## Task prompt
The listing below must be given again in full, exactly.

## Supplied entries
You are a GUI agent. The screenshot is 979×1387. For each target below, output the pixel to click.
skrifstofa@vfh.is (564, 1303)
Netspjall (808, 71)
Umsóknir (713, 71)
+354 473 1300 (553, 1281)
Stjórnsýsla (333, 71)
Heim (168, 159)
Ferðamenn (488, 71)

## Result of this task
You are a GUI agent. The screenshot is 979×1387. For each target below, output the pixel to click.
skrifstofa@vfh.is (564, 1303)
Netspjall (808, 71)
Umsóknir (713, 71)
+354 473 1300 (553, 1281)
Stjórnsýsla (333, 71)
Heim (168, 159)
Ferðamenn (488, 71)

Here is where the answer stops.